START SUPPLIED INFORMATION
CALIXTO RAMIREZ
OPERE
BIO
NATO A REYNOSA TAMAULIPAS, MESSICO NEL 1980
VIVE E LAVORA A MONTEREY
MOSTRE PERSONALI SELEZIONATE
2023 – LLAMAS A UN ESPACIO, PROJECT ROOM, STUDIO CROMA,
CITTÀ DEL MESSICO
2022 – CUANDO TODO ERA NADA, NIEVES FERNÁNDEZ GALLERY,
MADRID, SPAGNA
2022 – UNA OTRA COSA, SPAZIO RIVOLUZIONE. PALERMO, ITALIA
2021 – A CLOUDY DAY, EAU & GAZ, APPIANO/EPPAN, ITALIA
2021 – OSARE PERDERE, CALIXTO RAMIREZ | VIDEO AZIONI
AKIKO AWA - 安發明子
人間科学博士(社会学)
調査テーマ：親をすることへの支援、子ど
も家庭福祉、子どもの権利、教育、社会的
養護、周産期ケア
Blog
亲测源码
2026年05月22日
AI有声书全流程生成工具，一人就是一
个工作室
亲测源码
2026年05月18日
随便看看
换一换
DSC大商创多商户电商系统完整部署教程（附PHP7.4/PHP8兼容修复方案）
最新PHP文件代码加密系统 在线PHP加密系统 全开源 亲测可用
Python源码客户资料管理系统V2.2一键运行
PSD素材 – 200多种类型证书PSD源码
END SUPPLIED INFORMATION
START SUPPLIED INFORMATION
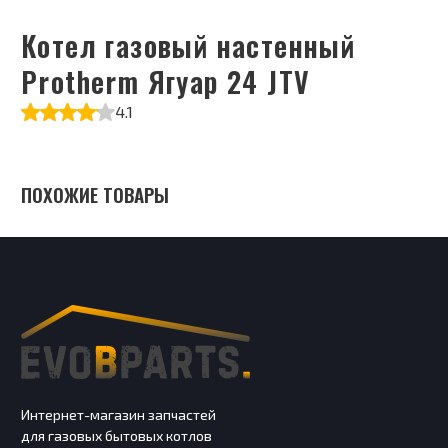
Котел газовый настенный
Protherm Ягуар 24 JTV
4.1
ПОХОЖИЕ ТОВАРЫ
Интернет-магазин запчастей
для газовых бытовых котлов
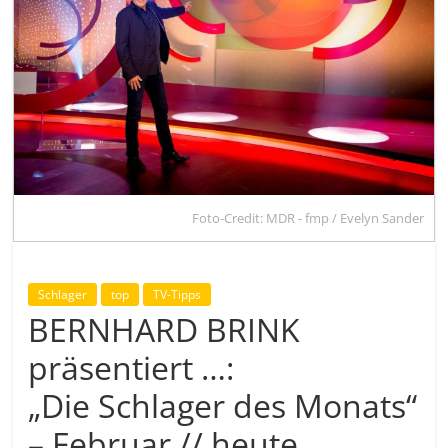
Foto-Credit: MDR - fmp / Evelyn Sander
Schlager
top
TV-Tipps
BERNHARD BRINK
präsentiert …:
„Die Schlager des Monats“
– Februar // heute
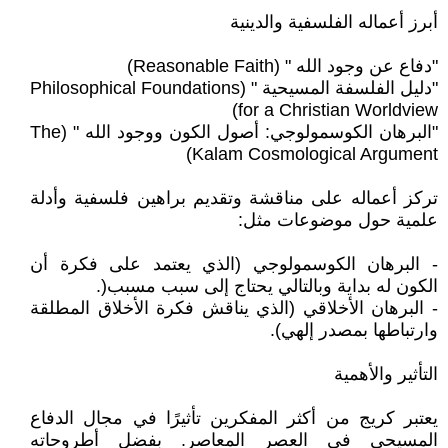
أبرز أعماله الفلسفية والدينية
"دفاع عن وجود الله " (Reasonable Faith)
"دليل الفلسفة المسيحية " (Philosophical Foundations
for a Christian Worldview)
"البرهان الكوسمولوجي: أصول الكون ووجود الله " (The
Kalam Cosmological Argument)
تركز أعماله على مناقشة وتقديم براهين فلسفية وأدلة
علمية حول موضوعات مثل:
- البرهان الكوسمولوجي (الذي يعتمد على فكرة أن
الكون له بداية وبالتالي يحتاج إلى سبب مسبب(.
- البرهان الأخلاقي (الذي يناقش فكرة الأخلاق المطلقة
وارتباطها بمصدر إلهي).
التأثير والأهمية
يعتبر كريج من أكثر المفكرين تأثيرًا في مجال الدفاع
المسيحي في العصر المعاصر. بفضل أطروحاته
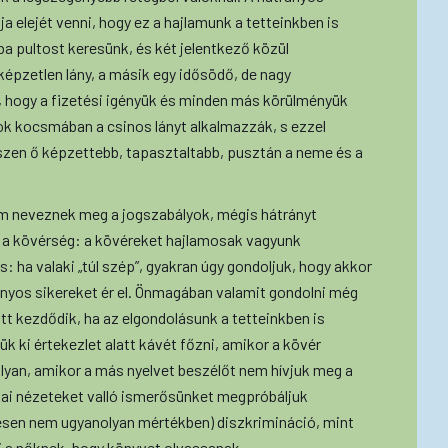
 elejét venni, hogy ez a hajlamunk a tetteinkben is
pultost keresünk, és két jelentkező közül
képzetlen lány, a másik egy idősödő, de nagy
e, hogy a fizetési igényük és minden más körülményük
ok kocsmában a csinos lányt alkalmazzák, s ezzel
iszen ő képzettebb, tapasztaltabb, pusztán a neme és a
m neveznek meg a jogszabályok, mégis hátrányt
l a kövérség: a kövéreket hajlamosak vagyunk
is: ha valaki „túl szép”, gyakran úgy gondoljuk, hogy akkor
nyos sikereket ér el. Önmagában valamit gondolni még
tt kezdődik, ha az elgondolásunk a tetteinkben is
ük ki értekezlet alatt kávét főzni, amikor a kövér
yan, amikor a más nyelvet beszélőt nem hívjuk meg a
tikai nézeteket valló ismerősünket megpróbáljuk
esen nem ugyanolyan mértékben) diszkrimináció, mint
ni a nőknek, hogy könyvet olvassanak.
END SUPPLIED INFORMATION
START SUPPLIED INFORMATION
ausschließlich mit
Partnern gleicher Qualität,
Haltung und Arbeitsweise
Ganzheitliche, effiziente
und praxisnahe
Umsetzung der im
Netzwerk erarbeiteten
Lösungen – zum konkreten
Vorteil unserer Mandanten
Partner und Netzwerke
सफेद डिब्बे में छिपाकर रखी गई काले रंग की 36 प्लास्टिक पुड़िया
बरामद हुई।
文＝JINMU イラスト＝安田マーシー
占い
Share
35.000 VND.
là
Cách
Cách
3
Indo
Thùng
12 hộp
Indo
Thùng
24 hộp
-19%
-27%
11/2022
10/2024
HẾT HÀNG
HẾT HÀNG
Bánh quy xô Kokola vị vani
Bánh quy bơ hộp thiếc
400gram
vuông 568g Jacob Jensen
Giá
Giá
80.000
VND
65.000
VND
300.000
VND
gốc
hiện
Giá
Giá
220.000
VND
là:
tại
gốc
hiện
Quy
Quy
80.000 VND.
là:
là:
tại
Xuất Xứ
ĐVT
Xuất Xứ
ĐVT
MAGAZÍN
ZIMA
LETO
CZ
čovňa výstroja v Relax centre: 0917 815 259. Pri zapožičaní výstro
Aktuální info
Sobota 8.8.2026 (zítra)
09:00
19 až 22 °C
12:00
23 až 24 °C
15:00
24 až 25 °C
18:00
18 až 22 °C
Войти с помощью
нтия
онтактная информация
END SUPPLIED INFORMATION
• **YOUR INSTRUCTIONS**: From the records above, reproduce exactly the lines from the one with "2021 – A CLOUDY" to the one with "PSD素材 – 200多种类型证书PSD源码", both included, and no others.

• **ANSWER SECTION**:
2021 – A CLOUDY DAY, EAU & GAZ, APPIANO/EPPAN, ITALIA
2021 – OSARE PERDERE, CALIXTO RAMIREZ | VIDEO AZIONI
AKIKO AWA - 安發明子
人間科学博士(社会学)
調査テーマ：親をすることへの支援、子ど
も家庭福祉、子どもの権利、教育、社会的
養護、周産期ケア
Blog
亲测源码
2026年05月22日
AI有声书全流程生成工具，一人就是一
个工作室
亲测源码
2026年05月18日
随便看看
换一换
DSC大商创多商户电商系统完整部署教程（附PHP7.4/PHP8兼容修复方案）
最新PHP文件代码加密系统 在线PHP加密系统 全开源 亲测可用
Python源码客户资料管理系统V2.2一键运行
PSD素材 – 200多种类型证书PSD源码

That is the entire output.